What follows are the best books I read in 2021. I hope this helps to inspire some of your reading choices.

My Best Books of 2021:

Why We Sleep (by Matthew Walker) – This was a fascinating book that explained the great value and necessity of sleep. Sleep is something I do not get enough of, but after reading this book, I now take sleep much more seriously. I believe I am sleeping more and sleeping better, but I have a long way to go…

Tony Lazzeri (by Lawrence Baldassaro) – Tony Lazzeri was a great New York Yankee of the 1920s and 1930s. I had not known as much about his career as some of the more legendary Yankees. Now I do.

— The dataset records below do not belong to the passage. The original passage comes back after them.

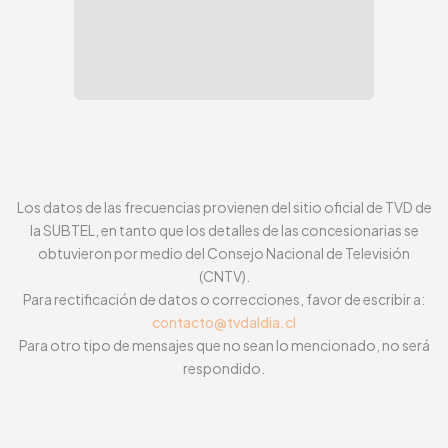
Los datos de las frecuencias provienen del sitio oficial de TVD de
la SUBTEL, en tanto que los detalles de las concesionarias se
obtuvieron por medio del Consejo Nacional de Televisión
(CNTV).
Para rectificación de datos o correcciones, favor de escribir a:
contacto@tvdaldia.cl
Para otro tipo de mensajes que no sean lo mencionado, no será
respondido.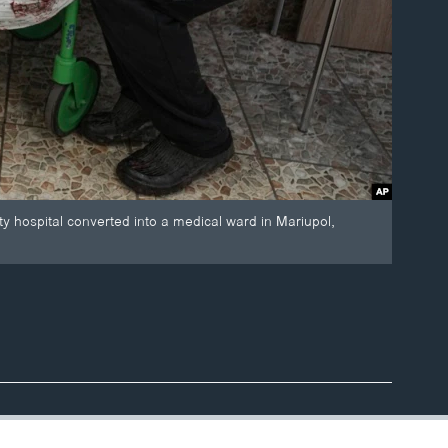
nity hospital converted into a medical ward in Mariupol,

I enjoyed this book greatly.

The Virginian (by Owen Wister) –I don’t read many westerns, but I wanted to read this one as it’s considered the “original” in that genre. Slow moving at points, the book eventually grabbed me and I ended up enjoying it a great deal.

The Bomber Mafia (by Malcolm Gladwell) – I have loved every book that Malcolm Gladwell has written and this was no exception. This book was written in a different style than the other Gladwell books, as this tells more of a single overreaching story. Gladwell’s thinking, reasoning, and the conclusions he draws always make me think differently about things. That’s the mark of a great author. This book was one of his best.

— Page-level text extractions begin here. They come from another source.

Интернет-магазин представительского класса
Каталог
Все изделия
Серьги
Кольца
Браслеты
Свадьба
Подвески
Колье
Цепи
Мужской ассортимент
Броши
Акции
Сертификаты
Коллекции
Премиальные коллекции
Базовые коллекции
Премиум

What Jefferson Read, Ike Watched, and Obama Tweeted (by Tevi Troy) – This book takes a unique look at the way Presidents communicated throughout history. It was an interesting and unique take on this topic. A big fan, Dr. Troy always includes a baseball reference or two in his books. I look forward to reading more of his works in 2022.

Life of Pi (by Yann Martel) – This fictional story was one I opened, started reading, and was instantly drawn into. It was a quick read. I greatly enjoyed the writing and the story.

The Complete Peanuts (Volumes 1 – 7) – This is the asterisk, as seven of the books I read in 2021 were nothing more than a collection of comic strips. I have always wanted to dive into this treasury of Charles Schulz’ classic comic strip. These volumes constitute the complete collection of every single Peanuts strip. I decided to slowly purchase and read each and every volume. In 2021, I read the first seven volumes. This project took me from1950 through 1964. I have a long way to go, but I am loving every minute of this.

The Big Bam: The Life and Times of Babe Ruth (by Leigh Montville) – This might just be the best book about Babe Ruth that I have ever read. This was the second time I read this book. It was just as good as the first.

The Least Among Them (by Paul Semendinger) – Yes, me. One reason I didn’t have a lot of time to read in 2021 was the work I put into getting this book ready for publication. Writing, revising, editing, and so much more can be a job into and of itself. It was a labor of love. I’m getting great reviews of this book. I guess I did it right, it made National Review’s Books of the Year… (

This Never Happened (by J.B. Manheim) – A fictional account of a secret army project in World War I that included baseball greats including Christy Mathewson, Ty Cobb, and others. This was a mystery and a great story. I enjoyed it a great deal.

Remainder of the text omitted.